L’autre jour, dame Rose [1] est venue, tout à fait hors de propos, me présenter une apologie de sa conduite avec vous pendant les premiers temps de votre séjour ici. On parle de vous avec le regret enthousiaste que l’on a pour le passé. En face, l’on soupire, et l’on change de figure...

Venez ici quand vous le voudrez, et vous y serez accueilli par tous ; par nous, je n’en parle pas.

J’ai vu Mme Larréguy [2], qui parle de vous avec beaucoup d’intérêt.

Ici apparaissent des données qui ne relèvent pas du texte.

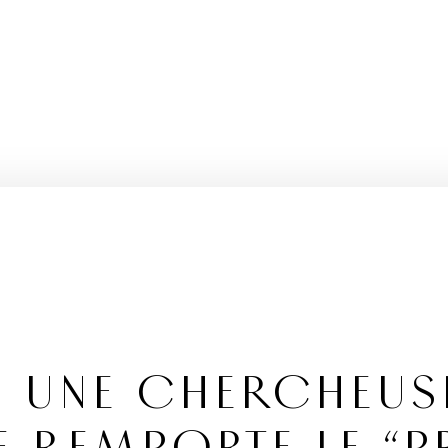
: UNE CHERCHEUS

Adieu. Auguste revient dans huit jours.


Le séjour de Balzac en Savoie touchait à sa fin. Le 10 octobre, nous le trouvons à Genève écrivant à Mme Carraud :


Mon Dieu ! me voilà derechef assailli de chagrins plus amers que ceux dont j’ai subi l’action ! Il faut renoncer à mon voyage d’Italie. Ma mère [3] quitte ma maison, ne veut plus se charger de mes affaires, et, comme je n’ai absolument personne que j’aie le droit d’ennuyer, dont le temps puisse m’être acquis en entier, il faut que je reste en France le temps d’arranger tous mes intérêts. Je ne veux pas aller à Paris. J’y serais à tout moment dérangé. Je veux même rester bien inconnu à quelque modeste distance pour éviter les railleries de gens qui sont décidés à se

  1. Mme Grand-Besançon.
  2. Dont le mari était préfet de la Charente.
  3. Mme de Balzac mère avait tenu le ménage et les comptes de la rue Cussini pendant l’absence de son fils ; ce n’était pas une sinécure.